Counting website visitors is hard

Counting visitors to your website is surprisingly hard. [footnote 1]

In the past 30 days, Cloudflare says there were about 1,170 unique visitors to bobbiechen.com . Over that identical time period, Squarespace Analytics says there were just 51 unique visitors. That's more than a 20x difference. What the heck?

Understanding visitor count metrics

Usually when we want to know how many visitors view our website, we're really talking about real human eyeballs looking at our page. As a human, visiting a website actually triggers a Rube Goldberg machine of computers talking to other computers and doing things in response, which can be hard to distinguish from an automated script ("bot") visiting that same website. Although Cloudflare and Squarespace use the name unique visitors, they actually measure different parts of that complex website-fetching process, which of course results in wildly different final numbers.

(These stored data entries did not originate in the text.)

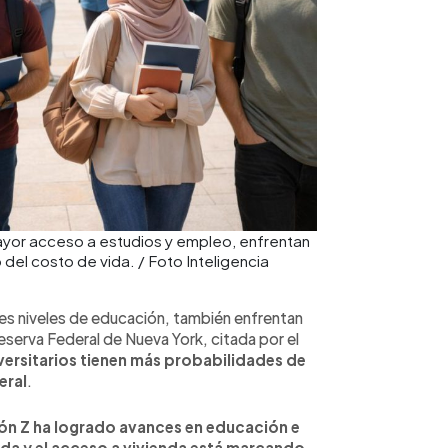
ayor acceso a estudios y empleo, enfrentan
del costo de vida. / Foto Inteligencia
es niveles de educación, también enfrentan
Reserva Federal de Nueva York, citada por el
versitarios tienen más probabilidades de
eral
.
ón Z ha logrado avances en educación e
euda y el acceso a vivienda está marcando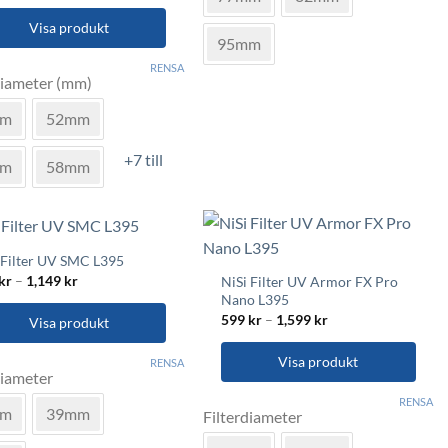
har
till
7,499 kr
Visa produkt
flera
95mm
varianter.
RENSA
De
diameter (mm)
olika
ukten
mm
52mm
alternativen
kan
+7 till
mm
58mm
väljas
nter.
på
produktsidan
a
rnativen
 Filter UV SMC L395
Prisintervall:
kr
–
1,149
kr
NiSi Filter UV Armor FX Pro
s
199 kr
Nano L395
till
Prisintervall:
599
kr
–
1,599
kr
1,149 kr
Visa produkt
599 kr
uktsidan
till
1,599 kr
Visa produkt
RENSA
diameter
Den
ukten
RENSA
mm
39mm
Filterdiameter
här
produkten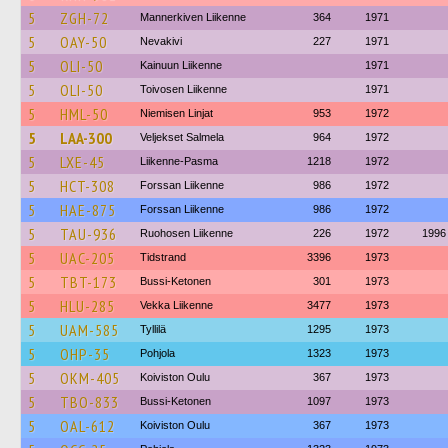
5
ZGH-72
Mannerkiven Liikenne
364
1971
5
OAY-50
Nevakivi
227
1971
5
OLI-50
Kainuun Liikenne
1971
5
OLI-50
Toivosen Liikenne
1971
5
HML-50
Niemisen Linjat
953
1972
5
LAA-300
Veljekset Salmela
964
1972
5
LXE-45
Liikenne-Pasma
1218
1972
5
HCT-308
Forssan Liikenne
986
1972
5
HAE-875
Forssan Liikenne
986
1972
5
TAU-936
Ruohosen Liikenne
226
1972
1996
5
UAC-205
Tidstrand
3396
1973
5
TBT-173
Bussi-Ketonen
301
1973
5
HLU-285
Vekka Liikenne
3477
1973
5
UAM-585
Tyllilä
1295
1973
5
OHP-35
Pohjola
1323
1973
5
OKM-405
Koiviston Oulu
367
1973
5
TBO-833
Bussi-Ketonen
1097
1973
5
OAL-612
Koiviston Oulu
367
1973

Cloudflare defines unique visitors as the number of "unique IP addresses requesting content from your site". Every internet-connected thing has an IP address - it is used to send messages to your device using the Internet Protocol. This includes bots like the web crawlers used by search engines to discover website content. We don't care about them, so this number is overcounting our desired metric of human views. It is possible for a person's IP address to change due to dynamic address allocation by the mobile carrier or ISP; but this is usually infrequent - maybe weekly, maybe monthly, or whenever a Wi-Fi router is rebooted.

Meanwhile, Squarespace defines "unique visitors" as an "estimate of the total number of actual visitors that reached your site", which is identified using Javascript and a browser cookie with two-year expiration. Almost all real humans browse with Javascript and cookies enabled. [footnote 2] Cookies are little pieces of data stored locally in your browser and device, so if you switch from your laptop to your phone, from Chrome to Safari, clear your cookies, or use your browser's Private Browsing ("Incognito Mode"), it will be counted as two different visitors. These cookies expire in two years, so we shouldn't see major effects from cookie expiration in the one-month window we're looking at. Most robots do not execute Javascript, so they will not be counted by this method. So far, so good - sounds like this is exactly what we're looking for. What's the catch?

Well, Javascript-based analytics are often blocked by adblockers like uBlock Origin. Estimates of how many people use an adblocker vary from 27% to 47%, according to Statista, Hootsuite [email required], and GWI [email required]. It's likely lower on mobile, since Chrome does not offer adblocking (EDITED: see [correction 1]). When I load my own website and view the uBlock Origin logs, I can see that Squarespace's analytics script is blocked thanks to the default Easy Privacy blocklist, which also blocks Google Analytics, the Facebook tracking pixel, and lesser-known names like Woopra and KissMetrics. [footnote 3] So, our Squarespace numbers are undercounted due to adblocking users, and we should multiply them by (100 / (100 - 27)) to (100 / (100 - 47)), or about 1.3-1.9x. That's for the general population, and anecdotally I expect that younger and more tech-savvy users are even more likely to block ads.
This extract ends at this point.